Juan Salvo, el protagonista interpretado por Ricardo Darín, se deja arrasar por la fuerza de la comunidad organizada. Él no quiere usar armas, no quiere cuidar a un adolescente desconocido, no quiere ir a Campo de Mayo, no quiere ir en una misión a ver si pueden hacer funcionar una locomotora. Sin embargo, hace todo eso que no quiere. Juan Salvo deja de lado su deseo por el bien común; un gesto de verdadera ciencia ficción costumbrista en un presente guiado por la ilusión del individualismo.
La comunidad organizada tiene las tensiones, las desconfianzas, los roces, los engaños, las paranoias y los conflictos propios de los vínculos humanos. La comunidad organizada que logra reconocerse como tal, divertirse y darse apoyo mutuo cantando una canción, es la resistencia.
En seis episodios de menos de una hora, con un despliegue descomunal de efectos especiales, vestuario y maquillaje que no fue tercerizado con productoras extranjeras sino que se resolvió con talento y recursos criollos, “El eternauta” muestra que el progreso es producto de la cooperación y que el cuidado mutuo es una estrategia de supervivencia.
El relato, como cada historia apocalíptica, pone a pensar cuál sería nuestro kit de salvataje: qué destrezas, saberes o elementos son los que vamos a aportar. Sin embargo, en tiempos complejos y polarizados parece preguntarnos si estamos dispuestos a aprender a convivir, a negociar espacios, a compartir lo público, a ser comunidad organizada. Y quizás sea eso lo más importante cuando la invasión alienígena llegue y la ciudad esté nevada: ¿todavía podemos ser una comunidad organizada?
La serie es un hit que parece recién empezar y no es una metáfora de una segunda temporada que aún no fue filmada. Algo del ser y sentir nacional se reactivó trayendo renovadas esperanzas sobre lo que fuimos, somos y podemos ser mientras gobierna el país un imprevisible proyecto de ultra derecha que siempre odio a diario.
Hace días que “El eternauta” es un tema de conversación y nos hace sentir parte de una gesta heroica mayor que ahora se embarcó en un desafío: encontrar a los nietos de Oesterheld. Las cuatro hijas de Héctor Germán Oesterheld y de su esposa, Elsa Sánchez, fueron víctimas de secuestro durante la dictadura cívico-militar. El día del estreno, la cartelería callejera que promocionaba la serie apareció intervenida con fotos de ellas. Dos de ellas estaban embarazadas al momento de su desaparición. Es probable, la historia política así lo demuestra, que hayan parido en centros clandestinos de detención y que sus bebés hayan sido apropiados. Esas criaturas hoy son personas adultas que quizás vieron “El eternauta” pero no saben que tienen que estar orgullosas de su abuelo porque no saben quiénes son.

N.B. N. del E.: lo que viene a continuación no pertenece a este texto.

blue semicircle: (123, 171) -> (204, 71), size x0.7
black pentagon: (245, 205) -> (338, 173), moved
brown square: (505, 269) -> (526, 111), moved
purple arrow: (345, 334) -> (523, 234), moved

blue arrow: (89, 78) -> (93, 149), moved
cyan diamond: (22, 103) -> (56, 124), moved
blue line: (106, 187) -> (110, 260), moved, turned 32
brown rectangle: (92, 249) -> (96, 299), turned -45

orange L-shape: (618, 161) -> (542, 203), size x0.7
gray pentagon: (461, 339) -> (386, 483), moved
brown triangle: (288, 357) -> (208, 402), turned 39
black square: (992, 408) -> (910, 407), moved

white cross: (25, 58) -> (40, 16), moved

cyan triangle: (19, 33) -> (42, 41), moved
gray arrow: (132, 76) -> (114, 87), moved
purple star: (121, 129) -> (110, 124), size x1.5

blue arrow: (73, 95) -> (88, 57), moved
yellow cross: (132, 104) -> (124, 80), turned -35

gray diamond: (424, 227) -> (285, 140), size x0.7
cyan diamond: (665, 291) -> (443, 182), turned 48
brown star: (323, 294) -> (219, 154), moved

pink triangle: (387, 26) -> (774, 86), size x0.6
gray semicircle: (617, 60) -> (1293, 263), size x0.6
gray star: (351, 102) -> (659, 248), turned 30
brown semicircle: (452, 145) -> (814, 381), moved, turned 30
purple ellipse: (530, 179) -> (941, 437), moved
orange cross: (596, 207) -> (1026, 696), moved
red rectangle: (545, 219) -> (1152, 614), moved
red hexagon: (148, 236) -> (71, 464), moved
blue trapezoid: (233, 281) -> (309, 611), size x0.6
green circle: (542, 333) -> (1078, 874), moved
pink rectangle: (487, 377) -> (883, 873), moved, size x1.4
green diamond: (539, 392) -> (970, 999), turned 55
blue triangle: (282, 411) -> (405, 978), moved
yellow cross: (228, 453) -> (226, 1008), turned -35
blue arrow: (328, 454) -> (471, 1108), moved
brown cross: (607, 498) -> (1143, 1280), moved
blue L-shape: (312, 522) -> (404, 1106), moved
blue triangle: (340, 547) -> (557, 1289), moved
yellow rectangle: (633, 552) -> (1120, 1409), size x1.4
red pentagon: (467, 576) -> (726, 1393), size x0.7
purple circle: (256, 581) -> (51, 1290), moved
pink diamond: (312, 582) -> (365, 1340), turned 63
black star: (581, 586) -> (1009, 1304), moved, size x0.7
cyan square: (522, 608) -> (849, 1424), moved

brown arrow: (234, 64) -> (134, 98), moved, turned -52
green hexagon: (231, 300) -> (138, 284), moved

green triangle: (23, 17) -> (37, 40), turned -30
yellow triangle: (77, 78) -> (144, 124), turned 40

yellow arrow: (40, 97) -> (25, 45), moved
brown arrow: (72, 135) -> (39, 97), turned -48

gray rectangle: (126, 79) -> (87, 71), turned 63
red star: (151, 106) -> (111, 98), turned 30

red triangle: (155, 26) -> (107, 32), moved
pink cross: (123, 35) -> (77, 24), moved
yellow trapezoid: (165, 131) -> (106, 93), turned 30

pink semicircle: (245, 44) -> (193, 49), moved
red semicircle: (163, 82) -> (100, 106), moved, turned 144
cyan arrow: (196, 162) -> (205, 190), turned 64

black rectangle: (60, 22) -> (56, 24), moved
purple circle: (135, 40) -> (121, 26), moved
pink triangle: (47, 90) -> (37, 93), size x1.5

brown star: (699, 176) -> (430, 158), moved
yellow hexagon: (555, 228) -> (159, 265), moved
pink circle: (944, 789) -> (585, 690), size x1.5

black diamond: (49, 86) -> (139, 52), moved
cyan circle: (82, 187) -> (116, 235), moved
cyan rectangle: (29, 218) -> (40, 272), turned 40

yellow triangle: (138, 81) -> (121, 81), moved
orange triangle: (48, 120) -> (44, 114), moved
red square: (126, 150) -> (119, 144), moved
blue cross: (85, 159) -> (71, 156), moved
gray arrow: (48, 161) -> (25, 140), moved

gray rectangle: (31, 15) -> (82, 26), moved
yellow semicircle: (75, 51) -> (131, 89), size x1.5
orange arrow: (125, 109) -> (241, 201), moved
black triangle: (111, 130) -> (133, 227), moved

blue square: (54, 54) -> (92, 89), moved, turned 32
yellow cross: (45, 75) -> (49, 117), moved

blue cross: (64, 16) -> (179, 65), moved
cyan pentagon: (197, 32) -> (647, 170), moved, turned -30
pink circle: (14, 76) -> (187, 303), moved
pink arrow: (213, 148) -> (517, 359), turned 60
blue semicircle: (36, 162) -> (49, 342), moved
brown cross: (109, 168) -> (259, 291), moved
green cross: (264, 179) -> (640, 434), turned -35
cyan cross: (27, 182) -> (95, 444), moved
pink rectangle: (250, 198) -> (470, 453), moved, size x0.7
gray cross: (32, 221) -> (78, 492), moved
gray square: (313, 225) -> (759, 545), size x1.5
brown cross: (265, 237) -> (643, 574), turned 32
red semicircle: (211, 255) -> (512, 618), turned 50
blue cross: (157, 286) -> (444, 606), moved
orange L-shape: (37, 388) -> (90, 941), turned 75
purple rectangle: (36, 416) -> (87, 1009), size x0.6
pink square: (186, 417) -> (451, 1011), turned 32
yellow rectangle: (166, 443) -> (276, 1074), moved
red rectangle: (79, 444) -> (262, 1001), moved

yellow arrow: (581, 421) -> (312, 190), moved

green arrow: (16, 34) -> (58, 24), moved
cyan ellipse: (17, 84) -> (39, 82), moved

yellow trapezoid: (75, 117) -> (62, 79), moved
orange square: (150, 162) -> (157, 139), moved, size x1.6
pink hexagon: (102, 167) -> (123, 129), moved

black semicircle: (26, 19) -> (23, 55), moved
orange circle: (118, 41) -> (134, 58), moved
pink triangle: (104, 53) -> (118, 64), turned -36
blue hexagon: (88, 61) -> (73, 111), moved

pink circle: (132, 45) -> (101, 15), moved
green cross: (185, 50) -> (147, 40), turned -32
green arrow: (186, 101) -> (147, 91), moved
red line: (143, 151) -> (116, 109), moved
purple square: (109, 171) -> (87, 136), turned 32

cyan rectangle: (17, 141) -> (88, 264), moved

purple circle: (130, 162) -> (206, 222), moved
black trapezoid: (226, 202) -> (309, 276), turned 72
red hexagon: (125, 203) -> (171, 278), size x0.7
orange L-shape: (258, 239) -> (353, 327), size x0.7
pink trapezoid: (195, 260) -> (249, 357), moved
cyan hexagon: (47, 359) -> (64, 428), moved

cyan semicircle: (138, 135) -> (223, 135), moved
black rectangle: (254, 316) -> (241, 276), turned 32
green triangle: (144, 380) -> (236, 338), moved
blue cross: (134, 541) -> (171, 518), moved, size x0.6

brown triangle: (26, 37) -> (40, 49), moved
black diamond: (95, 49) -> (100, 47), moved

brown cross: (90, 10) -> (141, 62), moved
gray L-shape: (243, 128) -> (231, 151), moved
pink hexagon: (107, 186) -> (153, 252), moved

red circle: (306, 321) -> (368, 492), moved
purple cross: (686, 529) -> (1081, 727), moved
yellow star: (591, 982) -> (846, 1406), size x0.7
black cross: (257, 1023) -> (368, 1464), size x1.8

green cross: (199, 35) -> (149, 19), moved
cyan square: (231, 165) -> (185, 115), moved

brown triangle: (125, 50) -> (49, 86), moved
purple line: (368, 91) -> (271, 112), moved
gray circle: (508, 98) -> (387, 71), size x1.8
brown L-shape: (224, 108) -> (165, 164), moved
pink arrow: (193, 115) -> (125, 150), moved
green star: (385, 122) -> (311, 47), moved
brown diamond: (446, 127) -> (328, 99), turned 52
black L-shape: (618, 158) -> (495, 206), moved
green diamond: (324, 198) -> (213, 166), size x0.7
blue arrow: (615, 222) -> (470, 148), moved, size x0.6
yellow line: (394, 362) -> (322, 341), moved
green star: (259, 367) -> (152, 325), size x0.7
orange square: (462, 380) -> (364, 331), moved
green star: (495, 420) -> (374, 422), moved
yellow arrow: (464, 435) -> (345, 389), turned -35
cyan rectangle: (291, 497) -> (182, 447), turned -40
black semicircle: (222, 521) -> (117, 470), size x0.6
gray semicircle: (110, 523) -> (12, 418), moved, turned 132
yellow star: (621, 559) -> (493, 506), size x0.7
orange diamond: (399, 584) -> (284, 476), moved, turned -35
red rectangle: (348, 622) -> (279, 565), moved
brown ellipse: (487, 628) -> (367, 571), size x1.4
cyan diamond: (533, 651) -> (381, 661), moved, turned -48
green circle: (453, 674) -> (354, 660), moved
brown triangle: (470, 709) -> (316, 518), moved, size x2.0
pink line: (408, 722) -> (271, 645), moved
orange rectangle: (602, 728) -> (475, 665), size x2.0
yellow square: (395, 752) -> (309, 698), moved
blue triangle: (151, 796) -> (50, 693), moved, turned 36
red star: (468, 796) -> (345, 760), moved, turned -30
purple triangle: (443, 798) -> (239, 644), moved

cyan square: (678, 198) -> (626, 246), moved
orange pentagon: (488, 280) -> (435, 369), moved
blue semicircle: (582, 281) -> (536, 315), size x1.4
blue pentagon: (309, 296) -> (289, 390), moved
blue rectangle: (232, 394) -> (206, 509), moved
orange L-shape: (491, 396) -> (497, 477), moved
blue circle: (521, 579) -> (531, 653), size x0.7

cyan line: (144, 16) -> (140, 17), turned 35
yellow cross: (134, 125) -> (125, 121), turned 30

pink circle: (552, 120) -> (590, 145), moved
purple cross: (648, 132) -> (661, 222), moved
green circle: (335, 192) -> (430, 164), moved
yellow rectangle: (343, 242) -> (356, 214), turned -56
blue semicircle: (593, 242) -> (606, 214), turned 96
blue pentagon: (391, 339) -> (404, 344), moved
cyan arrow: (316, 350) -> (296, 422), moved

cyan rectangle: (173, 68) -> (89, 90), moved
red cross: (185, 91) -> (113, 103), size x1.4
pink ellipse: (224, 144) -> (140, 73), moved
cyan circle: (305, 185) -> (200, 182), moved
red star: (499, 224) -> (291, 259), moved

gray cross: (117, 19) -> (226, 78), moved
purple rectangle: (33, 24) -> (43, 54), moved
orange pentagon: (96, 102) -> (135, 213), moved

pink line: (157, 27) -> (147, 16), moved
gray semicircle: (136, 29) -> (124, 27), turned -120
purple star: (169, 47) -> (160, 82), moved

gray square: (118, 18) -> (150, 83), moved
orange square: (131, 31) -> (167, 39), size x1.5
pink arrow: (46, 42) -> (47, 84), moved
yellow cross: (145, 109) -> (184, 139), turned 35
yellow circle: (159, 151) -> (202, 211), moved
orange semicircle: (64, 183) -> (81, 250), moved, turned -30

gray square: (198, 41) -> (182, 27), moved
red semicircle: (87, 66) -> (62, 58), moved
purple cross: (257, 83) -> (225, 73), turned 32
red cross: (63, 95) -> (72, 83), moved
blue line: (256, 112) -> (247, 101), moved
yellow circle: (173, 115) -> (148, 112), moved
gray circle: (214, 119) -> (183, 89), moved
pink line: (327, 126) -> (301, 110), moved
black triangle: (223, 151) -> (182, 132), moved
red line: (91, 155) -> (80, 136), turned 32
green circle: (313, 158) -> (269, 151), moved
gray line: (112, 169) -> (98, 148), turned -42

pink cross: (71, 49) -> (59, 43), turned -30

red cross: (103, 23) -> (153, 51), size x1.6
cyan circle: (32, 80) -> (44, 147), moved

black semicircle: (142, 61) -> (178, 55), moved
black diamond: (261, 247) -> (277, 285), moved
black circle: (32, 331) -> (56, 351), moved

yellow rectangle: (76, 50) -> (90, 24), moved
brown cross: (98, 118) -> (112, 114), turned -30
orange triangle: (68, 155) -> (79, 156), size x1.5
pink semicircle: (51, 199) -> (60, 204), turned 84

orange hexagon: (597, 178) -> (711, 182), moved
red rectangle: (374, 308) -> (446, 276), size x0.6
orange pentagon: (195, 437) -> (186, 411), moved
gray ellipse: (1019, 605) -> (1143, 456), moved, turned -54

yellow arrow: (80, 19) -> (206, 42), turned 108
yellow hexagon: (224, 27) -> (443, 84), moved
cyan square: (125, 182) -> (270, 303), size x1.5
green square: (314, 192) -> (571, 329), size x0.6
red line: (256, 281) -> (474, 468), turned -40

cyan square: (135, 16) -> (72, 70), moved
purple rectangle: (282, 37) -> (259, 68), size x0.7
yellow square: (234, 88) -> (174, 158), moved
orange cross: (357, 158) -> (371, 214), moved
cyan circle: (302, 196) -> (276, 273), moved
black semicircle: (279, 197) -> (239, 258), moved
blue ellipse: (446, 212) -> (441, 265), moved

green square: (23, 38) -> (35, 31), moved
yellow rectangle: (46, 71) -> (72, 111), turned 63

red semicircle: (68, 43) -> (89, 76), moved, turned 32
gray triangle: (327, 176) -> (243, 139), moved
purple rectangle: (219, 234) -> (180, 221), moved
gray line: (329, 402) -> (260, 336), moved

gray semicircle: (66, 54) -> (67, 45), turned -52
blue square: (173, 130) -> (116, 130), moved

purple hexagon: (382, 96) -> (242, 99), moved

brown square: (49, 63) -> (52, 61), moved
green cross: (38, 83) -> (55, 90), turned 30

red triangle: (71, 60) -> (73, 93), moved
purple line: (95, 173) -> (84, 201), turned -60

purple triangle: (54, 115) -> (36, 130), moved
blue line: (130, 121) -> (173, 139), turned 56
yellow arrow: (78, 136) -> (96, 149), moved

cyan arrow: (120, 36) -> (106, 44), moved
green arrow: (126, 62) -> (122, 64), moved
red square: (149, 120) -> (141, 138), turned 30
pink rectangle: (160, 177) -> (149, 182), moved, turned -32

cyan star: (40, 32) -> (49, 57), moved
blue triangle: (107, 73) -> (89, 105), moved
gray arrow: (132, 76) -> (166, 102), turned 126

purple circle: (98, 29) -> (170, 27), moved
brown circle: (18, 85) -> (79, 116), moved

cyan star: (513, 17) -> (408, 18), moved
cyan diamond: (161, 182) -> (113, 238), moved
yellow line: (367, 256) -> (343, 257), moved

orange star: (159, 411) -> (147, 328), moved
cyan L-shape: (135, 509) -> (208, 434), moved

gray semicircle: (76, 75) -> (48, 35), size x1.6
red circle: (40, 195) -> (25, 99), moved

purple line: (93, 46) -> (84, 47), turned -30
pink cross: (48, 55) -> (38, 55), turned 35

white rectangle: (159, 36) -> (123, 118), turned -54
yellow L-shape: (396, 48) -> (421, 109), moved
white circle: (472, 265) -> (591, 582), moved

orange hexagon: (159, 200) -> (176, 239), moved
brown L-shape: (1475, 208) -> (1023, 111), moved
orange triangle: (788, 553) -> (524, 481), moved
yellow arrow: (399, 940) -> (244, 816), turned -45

La ciencia ficción costumbrista reactivó algo que nos pone a creer otra vez, porque las causas del pasado reciente nos siguen interpelando. Nos pone a expandir los márgenes de la imaginación política en el presente.
La serie empieza con tres chicas en un velero en el Río de la Plata mientras suena “Paisaje” de nuestra Santa Gilda: “No se piensa en el verano cuando cae la nieve”. Aunque el porvenir en la ficción aparece como flashes en la cabeza de Juan Salvo, en la realidad el futuro no está escrito. Cae la nieve, Argentina, “deja que pase un momento y volveremos a querernos”.